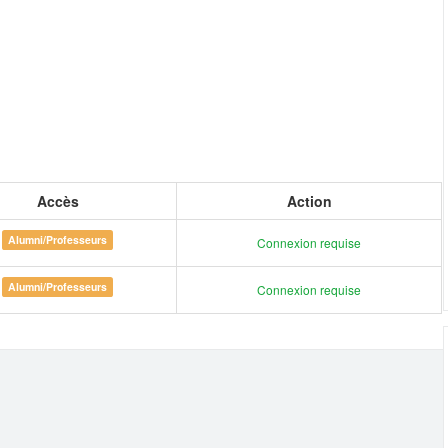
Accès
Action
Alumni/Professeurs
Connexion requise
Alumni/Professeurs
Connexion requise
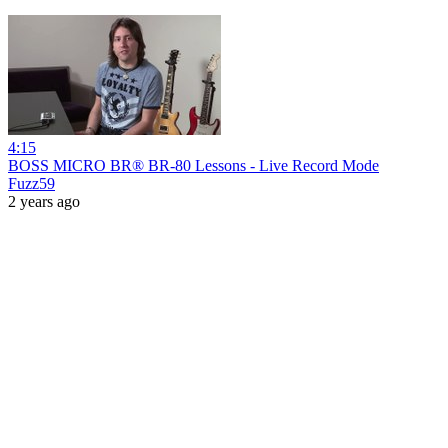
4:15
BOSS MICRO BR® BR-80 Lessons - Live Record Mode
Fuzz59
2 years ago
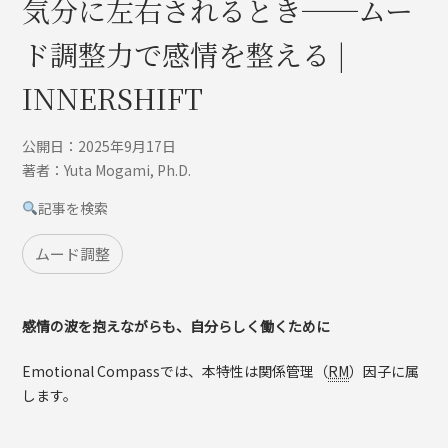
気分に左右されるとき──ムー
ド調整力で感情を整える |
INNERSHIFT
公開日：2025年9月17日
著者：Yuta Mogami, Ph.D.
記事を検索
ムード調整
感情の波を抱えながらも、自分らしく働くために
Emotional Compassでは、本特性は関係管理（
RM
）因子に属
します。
* * *
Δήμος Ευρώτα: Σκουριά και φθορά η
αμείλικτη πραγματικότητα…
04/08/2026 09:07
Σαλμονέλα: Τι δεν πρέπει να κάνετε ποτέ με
==
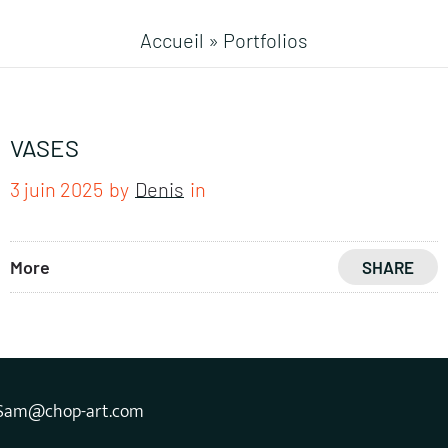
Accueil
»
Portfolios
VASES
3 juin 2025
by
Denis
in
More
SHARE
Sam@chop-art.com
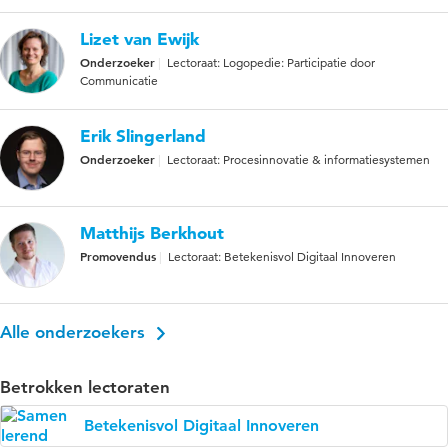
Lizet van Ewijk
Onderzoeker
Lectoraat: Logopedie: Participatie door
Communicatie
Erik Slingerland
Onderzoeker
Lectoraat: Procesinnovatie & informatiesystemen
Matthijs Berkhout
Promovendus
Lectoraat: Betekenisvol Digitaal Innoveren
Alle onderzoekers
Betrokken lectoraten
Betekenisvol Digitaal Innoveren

Problem details |
Look through the entries for lines containing the word "Betekenisvol" and return each one.

Answer area |
Lectoraat: Betekenisvol Digitaal Innoveren
Betekenisvol Digitaal Innoveren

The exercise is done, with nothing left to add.